* **Recorded information**
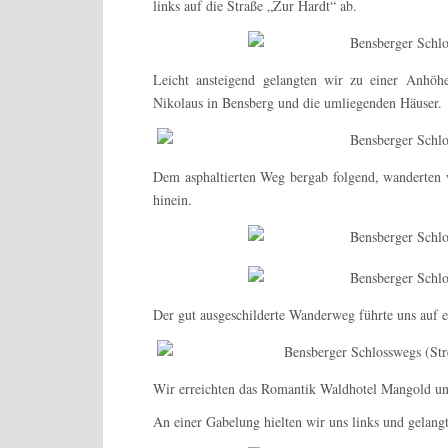
links auf die Straße „Zur Hardt“ ab.
Leicht ansteigend gelangten wir zu einer Anhöh
Nikolaus in Bensberg und die umliegenden Häuser.
Dem asphaltierten Weg bergab folgend, wanderten 
hinein.
Der gut ausgeschilderte Wanderweg führte uns auf 
Wir erreichten das Romantik Waldhotel Mangold und
An einer Gabelung hielten wir uns links und gelan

* **Problem**
Everything in the records except the pictures should be printed again exactly.

* **Final answer**
links auf die Straße „Zur Hardt“ ab.
Leicht ansteigend gelangten wir zu einer Anhöh
Nikolaus in Bensberg und die umliegenden Häuser.
Dem asphaltierten Weg bergab folgend, wanderten 
hinein.
Der gut ausgeschilderte Wanderweg führte uns auf 
Wir erreichten das Romantik Waldhotel Mangold und
An einer Gabelung hielten wir uns links und gelan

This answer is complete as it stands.